PROBLEM DESCRIPTION → Go through the data below. List every line that holds the word "over".

(Records from a data source)
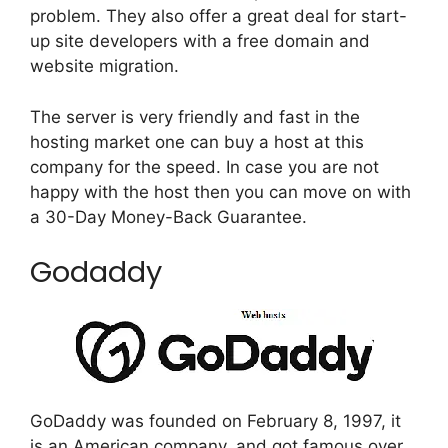
problem. They also offer a great deal for start-
up site developers with a free domain and
website migration.
The server is very friendly and fast in the
hosting market one can buy a host at this
company for the speed. In case you are not
happy with the host then you can move on with
a 30-Day Money-Back Guarantee.
Godaddy
GoDaddy was founded on February 8, 1997, it
is an American company. and got famous over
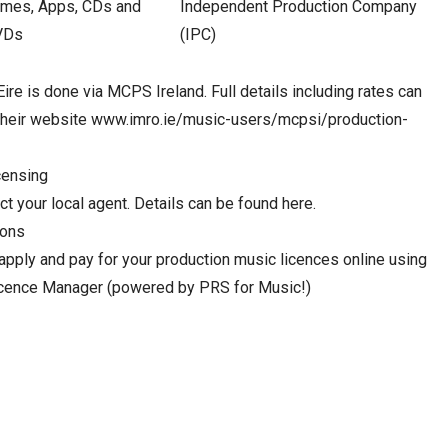
mes, Apps, CDs and
Independent Production Company
VDs
(IPC)
Eire is done via MCPS Ireland. Full details including rates can
their website
www.imro.ie/music-users/mcpsi/production-
censing
t your local agent. Details can be found here.
ions
apply and pay for your production music licences online using
cence Manager (powered by PRS for Music!)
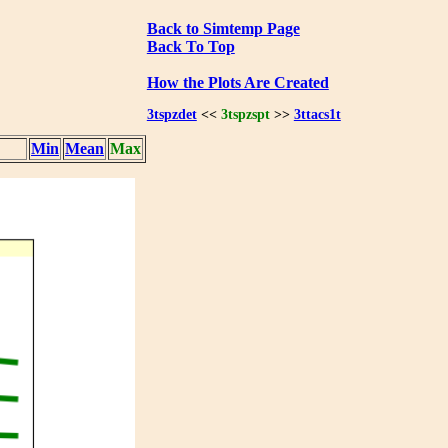
Back to Simtemp Page
Back To Top
How the Plots Are Created
3tspzdet
<<
3tspzspt
>>
3ttacs1t
Min
Mean
Max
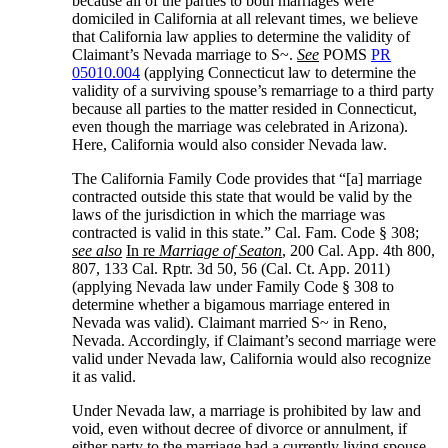
because all of the parties to both marriages were
domiciled in California at all relevant times, we believe
that California law applies to determine the validity of
Claimant’s Nevada marriage to S~.
See
POMS
PR
05010.004
(applying Connecticut law to determine the
validity of a surviving spouse’s remarriage to a third party
because all parties to the matter resided in Connecticut,
even though the marriage was celebrated in Arizona).
Here, California would also consider Nevada law.
The California Family Code provides that “[a] marriage
contracted outside this state that would be valid by the
laws of the jurisdiction in which the marriage was
contracted is valid in this state.” Cal. Fam. Code § 308;
see also
In re
Marriage of Seaton
, 200 Cal. App. 4th 800,
807, 133 Cal. Rptr. 3d 50, 56 (Cal. Ct. App. 2011)
(applying Nevada law under Family Code § 308 to
determine whether a bigamous marriage entered in
Nevada was valid). Claimant married S~ in Reno,
Nevada. Accordingly, if Claimant’s second marriage were
valid under Nevada law, California would also recognize
it as valid.
Under Nevada law, a marriage is prohibited by law and
void, even without decree of divorce or annulment, if
either party to the marriage had a currently living spouse.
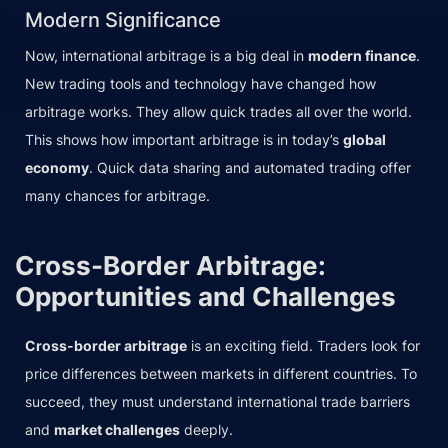
Modern Significance
Now, international arbitrage is a big deal in
modern finance
.
New trading tools and technology have changed how
arbitrage works. They allow quick trades all over the world.
This shows how important arbitrage is in today’s
global
economy
. Quick data sharing and automated trading offer
many chances for arbitrage.
Cross-Border Arbitrage:
Opportunities and Challenges
Cross-border arbitrage
is an exciting field. Traders look for
price differences between markets in different countries. To
succeed, they must understand international trade barriers
and
market challenges
deeply.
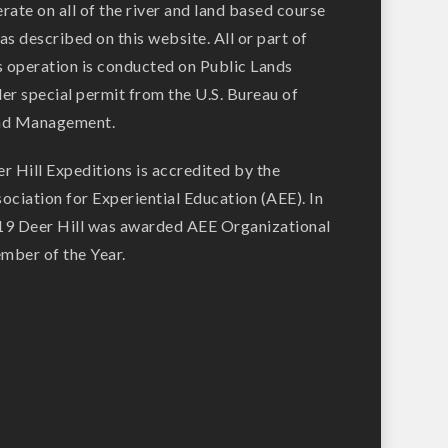
rate on all of the river and land based course
as described on this website. All or part of
s operation is conducted on Public Lands
er special permit from the U.S. Bureau of
nd Management.
r Hill Expeditions is accredited by the
ociation for Experiential Education (AEE). In
9 Deer Hill was awarded AEE Organizational
ber of the Year.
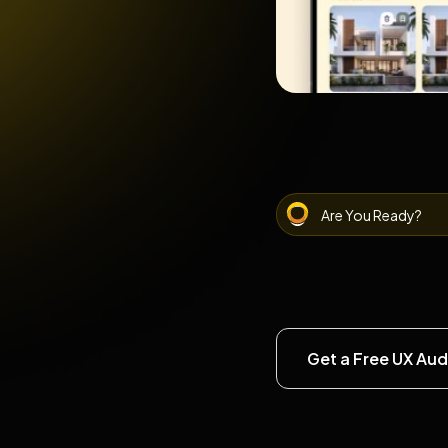
Are You Ready?
Get a Free UX Aud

RESPONSE FOR THIS EXERCISE →
is an American company. and got famous over
arbitrage works. They allow quick trades all over the world.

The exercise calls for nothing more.